The Notice and Proxy Statement, Annual Report on Form 10-K and Dutch Annual Report are available at www.proxyvote.com.

 

 

 

 

M75196-P47789        

 

 

TORNIER N.V.

PROXY

Annual General Meeting of Shareholders

June 26, 2014

(Solicited on Behalf of the Board of Directors)

The undersigned shareholder of Tornier N.V. hereby constitutes and appoints David H. Mowry and Kevin M. Klemz, or either one of them, to act as the attorneys and proxies of the undersigned, each with full power of substitution and revocation, to vote for and otherwise to represent in the name, place and stead of the undersigned at the Annual General Meeting of Shareholders of Tornier N.V. to be held at the Company’s offices at Prins Bernhardplein 200, 1097 JB Amsterdam, the Netherlands, on Thursday, June 26, 2014 at 9:00 a.m. (Central European Time), the number of votes the undersigned would be entitled to cast if personally present at the meeting.

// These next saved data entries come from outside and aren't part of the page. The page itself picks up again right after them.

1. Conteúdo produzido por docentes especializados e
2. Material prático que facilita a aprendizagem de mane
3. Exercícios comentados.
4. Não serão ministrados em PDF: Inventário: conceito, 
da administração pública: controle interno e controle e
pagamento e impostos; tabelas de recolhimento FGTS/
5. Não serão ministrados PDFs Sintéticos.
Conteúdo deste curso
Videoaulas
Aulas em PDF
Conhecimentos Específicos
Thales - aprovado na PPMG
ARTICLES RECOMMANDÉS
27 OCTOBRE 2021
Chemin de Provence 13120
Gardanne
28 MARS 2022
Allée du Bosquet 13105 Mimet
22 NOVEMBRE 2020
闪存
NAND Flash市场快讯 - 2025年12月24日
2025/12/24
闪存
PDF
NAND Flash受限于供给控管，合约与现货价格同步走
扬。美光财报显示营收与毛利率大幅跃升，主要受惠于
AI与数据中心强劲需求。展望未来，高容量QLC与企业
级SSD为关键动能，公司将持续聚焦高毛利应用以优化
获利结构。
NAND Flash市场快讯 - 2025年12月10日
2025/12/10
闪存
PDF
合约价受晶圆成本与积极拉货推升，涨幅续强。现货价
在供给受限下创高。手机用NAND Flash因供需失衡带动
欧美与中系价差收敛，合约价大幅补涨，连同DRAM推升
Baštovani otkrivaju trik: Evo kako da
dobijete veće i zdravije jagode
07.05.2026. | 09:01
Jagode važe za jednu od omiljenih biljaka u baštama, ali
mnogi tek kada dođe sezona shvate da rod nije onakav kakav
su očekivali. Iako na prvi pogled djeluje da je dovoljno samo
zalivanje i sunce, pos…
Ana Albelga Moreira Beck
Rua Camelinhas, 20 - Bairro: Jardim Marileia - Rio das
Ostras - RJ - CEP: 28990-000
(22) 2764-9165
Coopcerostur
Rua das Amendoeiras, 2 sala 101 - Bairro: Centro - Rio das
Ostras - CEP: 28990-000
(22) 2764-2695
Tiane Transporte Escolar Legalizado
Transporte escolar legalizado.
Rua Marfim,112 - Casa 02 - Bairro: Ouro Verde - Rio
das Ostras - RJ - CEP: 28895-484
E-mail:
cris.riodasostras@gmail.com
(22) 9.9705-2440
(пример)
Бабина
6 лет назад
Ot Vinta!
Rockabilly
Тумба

WHEN PROPERLY EXECUTED, THIS PROXY WILL BE VOTED IN THE MANNER DIRECTED HEREIN BY THE UNDERSIGNED SHAREHOLDER. IF NO DIRECTION IS MADE, THIS PROXY WILL BE VOTED “FOR” PROPOSAL NO. 1(A)-(B) AND “FOR” EACH OTHER PROPOSAL. The instructions entitled to be cast by the undersigned will be cast in the discretion of the proxy holder on any other matter that may properly come before the meeting.